Они миновали Военно-морской музей и университет, сфинксов у Академии художеств, пересекли Николаевский мост, ведущий к Адмиралтейству, что возносит к небу длинный тонкий золотой шпиль.
«Сколько вечеров я провел, гуляя по этим до боли прекрасным улицам с Василием, когда тот был еще курсантом?» думал Руденко. Он снял фуражку и положил между ветровым стеклом и приборной панелью, посмотрел на кокарду: золотой якорь на эмалированной бляхе, золотые лавровые листья, российский двуглавый орел. Когда-то адмиральская форма была предметом его мечтаний и устремлений, символом исполненного предназначения, своего рода святым граалем. Теперь она превратилась в тяжкую ношу.
Панов умело направлял машину вдоль реки и каналов, мимо скверов и зданий, насчитывающих не одно столетие. Выглянуло солнце. Промелькнула бывшая зингеровская фабрика швейных машин, потянулась цепочка соборов, возвращенных Церкви, среди них Казанский, в котором совсем недавно располагался Музей религии и атеизма.
Запылал на солнце массивный позолоченный купол Исаакиевского собора. «Странное место», — вдруг подумалось Руденко. Из-под купола когда-то свисал маятник. Он вычерчивал на песке идеальные эллиптические формы, доказывая вращение Земли вокруг своей оси и Солнца. Однажды весной, во второй половине дня, Руденко привел в этот собор курсанта Немерова и объяснил ему принцип навигационной системы, используемой в современной субмарине. Потом они отправились пить кофе в «Асторию», и Василий рассказал о своей девушке. Официантка приняла их за отца с сыном. То было одно из счастливейших воспоминаний Руденко.
Впереди показались романские формы Адмиралтейства.
— Осталось несколько минут, Георгий Михайлович, — сказал Панов. — Пожалуй, нам стоит поговорить.
Он прижал машину к тротуару и заглушил мотор. Руденко обернулся к другу.
Панов вздохнул:
— Что бы Чернавин ни потребовал от тебя, постарайся увильнуть.
— А чего он хочет? — спросил Руденко.
— Того же, что и всегда, — влияния.
— Но какого именно?
Панов потряс вторым подбородком:
— Точно не знаю. Руководство давит на нашего татарского друга. В высших сферах ждут, что золотой воин продолжит раскручивать стратегические планы, которые компенсируют нашу финансовую и технологическую несостоятельность. Они хотят решений, которые ничего не стоят и творят чудеса. — Панов фыркнул. — Его схемы размещения ракет принесли огромную пользу и обеспечили ему карьеру. Разумеется, многие шишки могли спокойно бездействовать. До недавнего времени. Теперь же при упоминании его имени в их глазах такая пустота, будто это не они лично причастны к его продвижению. Вскоре, возможно, они начнут с укором грозить пальчиками тем, кто потворствовал интересам этого выскочки. Наглость, скажут они, — плохая замена умеренности и преданности. Гений сгорит, словно метеор, низвергнутый и невоспетый.
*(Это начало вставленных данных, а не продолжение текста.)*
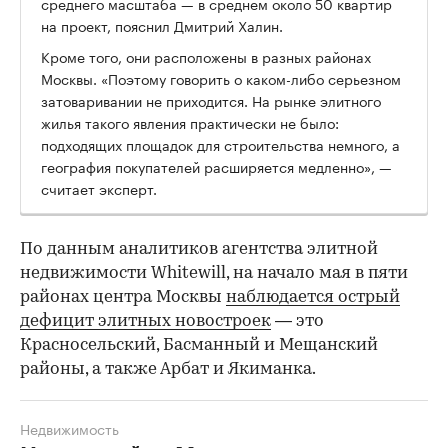
среднего масштаба — в среднем около 50 квартир
на проект, пояснил Дмитрий Халин.
Кроме того, они расположены в разных районах
Москвы. «Поэтому говорить о каком-либо серьезном
затоваривании не приходится. На рынке элитного
жилья такого явления практически не было:
подходящих площадок для строительства немного, а
география покупателей расширяется медленно», —
считает эксперт.
По данным аналитиков агентства элитной
недвижимости Whitewill, на начало мая в пяти
районах центра Москвы
наблюдается острый
дефицит элитных новостроек
— это
Красносельский, Басманный и Мещанский
районы, а также Арбат и Якиманка.
Недвижимость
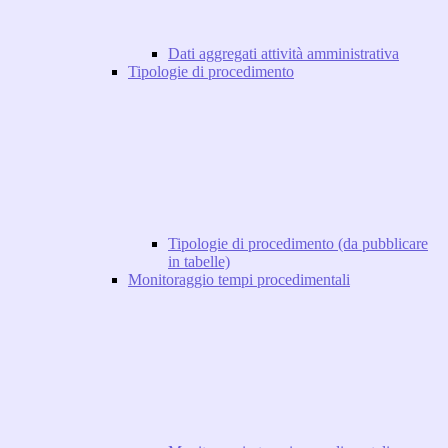
Dati aggregati attività amministrativa
Tipologie di procedimento
Tipologie di procedimento (da pubblicare
in tabelle)
Monitoraggio tempi procedimentali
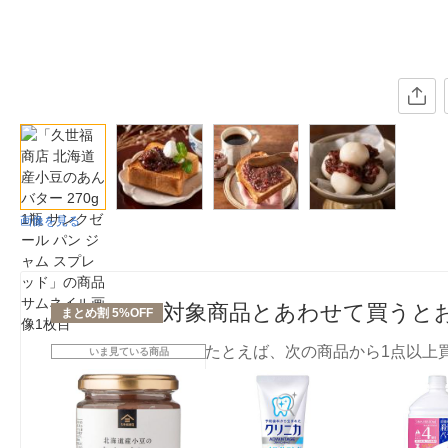
画像を見る
対象商品とあわせて買うと
まとめ割 5%OFF
たとえば、次の商品から1点以上
いま見ている商品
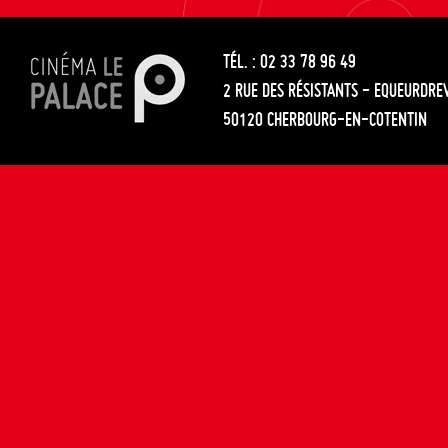
les
entre
articles
TÉL. : 02 33 78 96 49
les
2 RUE DES RÉSISTANTS - EQUEURDRE
articles
50120 CHERBOURG-EN-COTENTIN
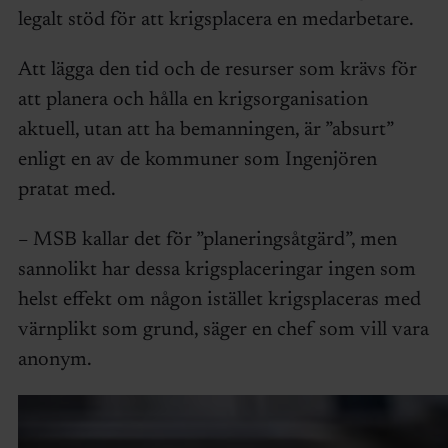
legalt stöd för att krigsplacera en medarbetare.
Att lägga den tid och de resurser som krävs för
att planera och hålla en krigsorganisation
aktuell, utan att ha bemanningen, är ”absurt”
enligt en av de kommuner som Ingenjören
pratat med.
– MSB kallar det för ”planeringsåtgärd”, men
sannolikt har dessa krigsplaceringar ingen som
helst effekt om någon istället krigsplaceras med
värnplikt som grund, säger en chef som vill vara
anonym.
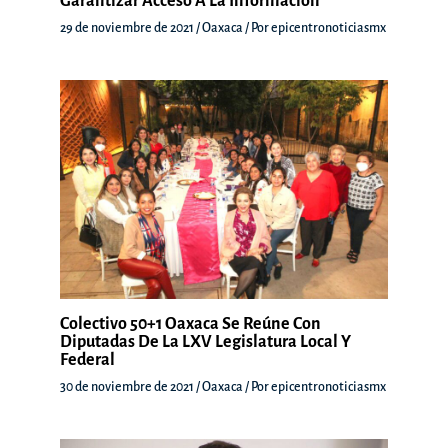
Garantizar Acceso A La Información
29 de noviembre de 2021
/
Oaxaca
/ Por
epicentronoticiasmx
Colectivo 50+1 Oaxaca Se Reúne Con
Diputadas De La LXV Legislatura Local Y
Federal
30 de noviembre de 2021
/
Oaxaca
/ Por
epicentronoticiasmx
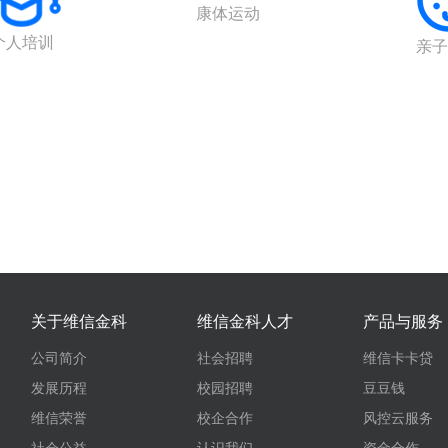
康体运动
个人培训
亲子
关于维信金科
维信金科人才
产品与服务
公司简介
社会招聘
维信卡卡贷
发展历程
校园招聘
豆豆钱
维信荣誉
校企合作
风控云服务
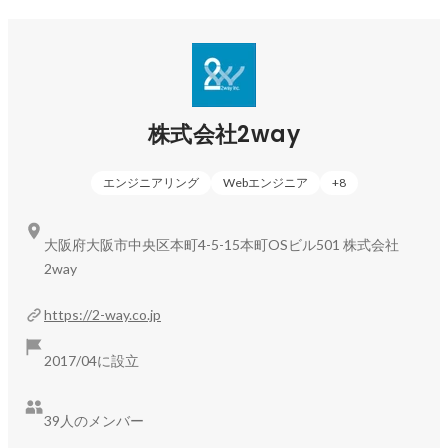
株式会社2way
エンジニアリング
Webエンジニア
+
8
大阪府大阪市中央区本町4-5-15本町OSビル501 株式会社
2way
https://2-way.co.jp
2017/04に設立
39人のメンバー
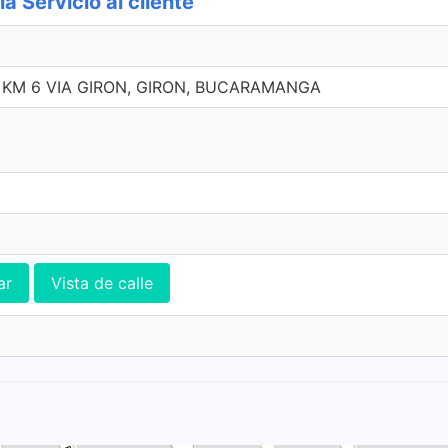
Servicio al cliente
6 KM 6 VIA GIRON, GIRON, BUCARAMANGA
ar
Vista de calle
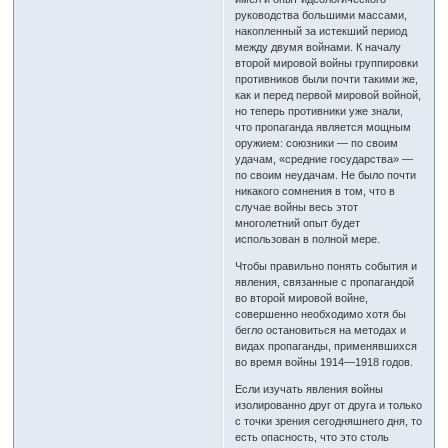
руководства большими массами,
накопленный за истекший период
между двумя войнами. К началу
второй мировой войны группировки
противников были почти такими же,
как и перед первой мировой войной,
но теперь противники уже знали,
что пропаганда является мощным
оружием: союзники — по своим
удачам, «средние государства» —
по своим неудачам. Не было почти
никакого сомнения в том, что в
случае войны весь этот
многолетний опыт будет
использован в полной мере.
Чтобы правильно понять события и
явления, связанные с пропагандой
во второй мировой войне,
совершенно необходимо хотя бы
бегло остановиться на методах и
видах пропаганды, применявшихся
во время войны 1914—1918 годов.
Если изучать явления войны
изолированно друг от друга и только
с точки зрения сегодняшнего дня, то
есть опасность, что это столь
— Может, и так, — отозвался Руденко.
Панов со вздохом кивнул:
— А может, и нет.
— Что ты о нем думаешь?
— Ай! — раздраженно воскликнул Панов. — Я вообще о нем не думаю! Не хочу думать. Человек он умный, что и говорить, только пороху никогда не нюхал. Его нововведения хороши на бумаге. На самом деле все не так здорово, как любят изображать штабные вояки. Для них битва — не гребаная мясорубка, а применение силы для решения тактических задач. Все зависит от обстоятельств. Вах! — Взмахом руки Панов дал понять, что не желает продолжать эту тему.